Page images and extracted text
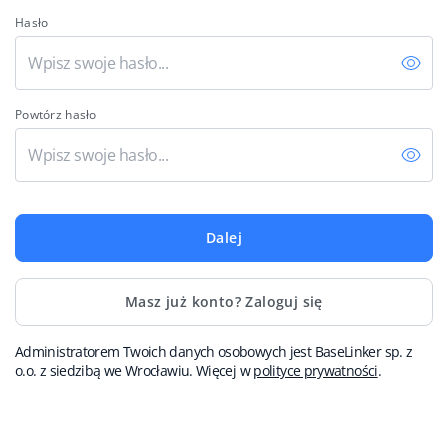
Hasło
Italiano
polski
Powtórz hasło
português (BR)
română
中文
Dalej
Masz już konto? Zaloguj się
Administratorem Twoich danych osobowych jest BaseLinker sp. z
o.o. z siedzibą we Wrocławiu. Więcej w
polityce prywatności
.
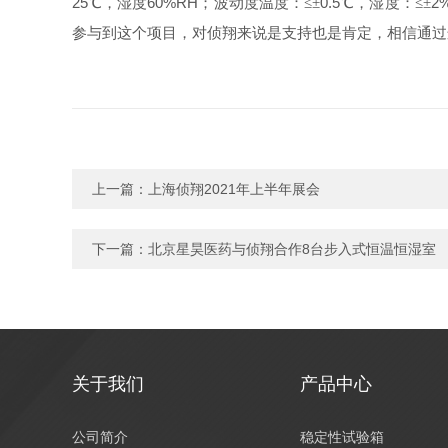
25
60%RH
0.5
2
℃，湿度
；波动度温度：≤±
℃，湿度：≤±
参与到这个项目，对侦翔来说是支持也是肯定，相信通过
上一篇：
上海侦翔2021年上半年展会
下一篇：
北京星昊医药与侦翔合作8台步入式恒温恒湿室
关于我们
产品中心
公司简介
稳定性试验箱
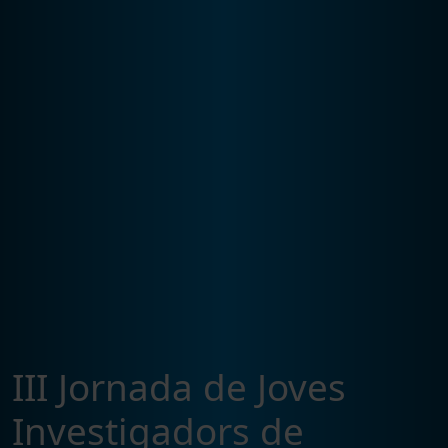
III Jornada de Joves
Investigadors de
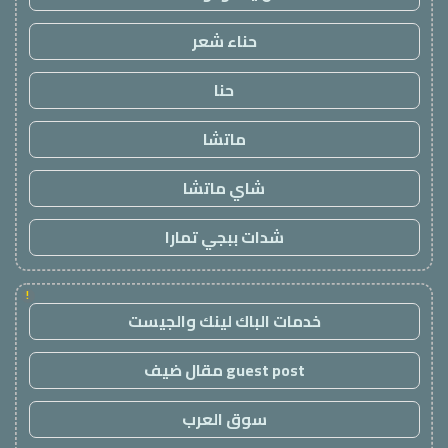
حناء شعر
حنا
ماتشا
شاي ماتشا
شدات ببجي تمارا
!
خدمات الباك لينك والجيست
guest post مقال ضيف
سوق العرب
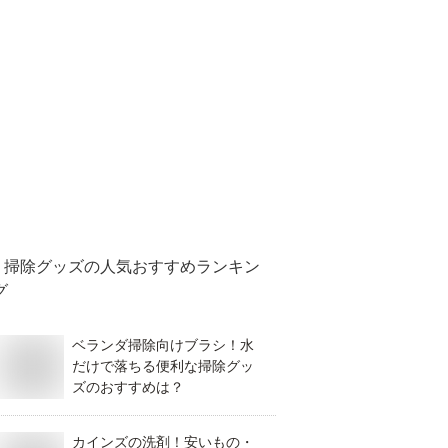
掃除グッズ
の人気おすすめランキン
グ
ベランダ掃除向けブラシ！水
だけで落ちる便利な掃除グッ
ズのおすすめは？
カインズの洗剤！安いもの・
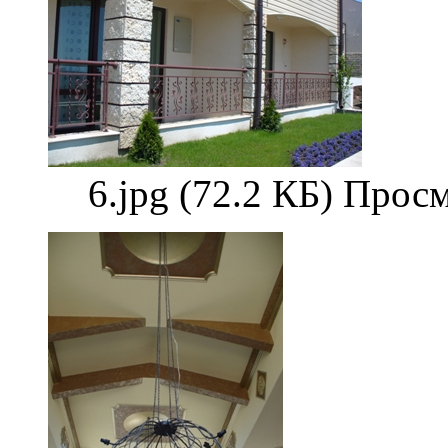
6.jpg (72.2 КБ) Прос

Task requirements:
Your answer should be a precise transcript of the entries, minus the pictures.

Answer area:
Hasło
Italiano
polski
Powtórz hasło
português (BR)
română
中文
Dalej
Masz już konto? Zaloguj się
Administratorem Twoich danych osobowych jest BaseLinker sp. z
o.o. z siedzibą we Wrocławiu. Więcej w
polityce prywatności
.
25
60%RH
0.5
2
℃，湿度
；波动度温度：≤±
℃，湿度：≤±
参与到这个项目，对侦翔来说是支持也是肯定，相信通过
上一篇：
上海侦翔2021年上半年展会
下一篇：
北京星昊医药与侦翔合作8台步入式恒温恒湿室
关于我们
产品中心
公司简介
稳定性试验箱
III Jornada de Joves
Investigadors de
حناء شعر
حنا
ماتشا
شاي ماتشا
شدات ببجي تمارا
!
خدمات الباك لينك والجيست
guest post مقال ضيف
سوق العرب
掃除グッズ
の人気おすすめランキン
グ
ベランダ掃除向けブラシ！水
だけで落ちる便利な掃除グッ
ズのおすすめは？
カインズの洗剤！安いもの・
6.jpg (72.2 КБ) Прос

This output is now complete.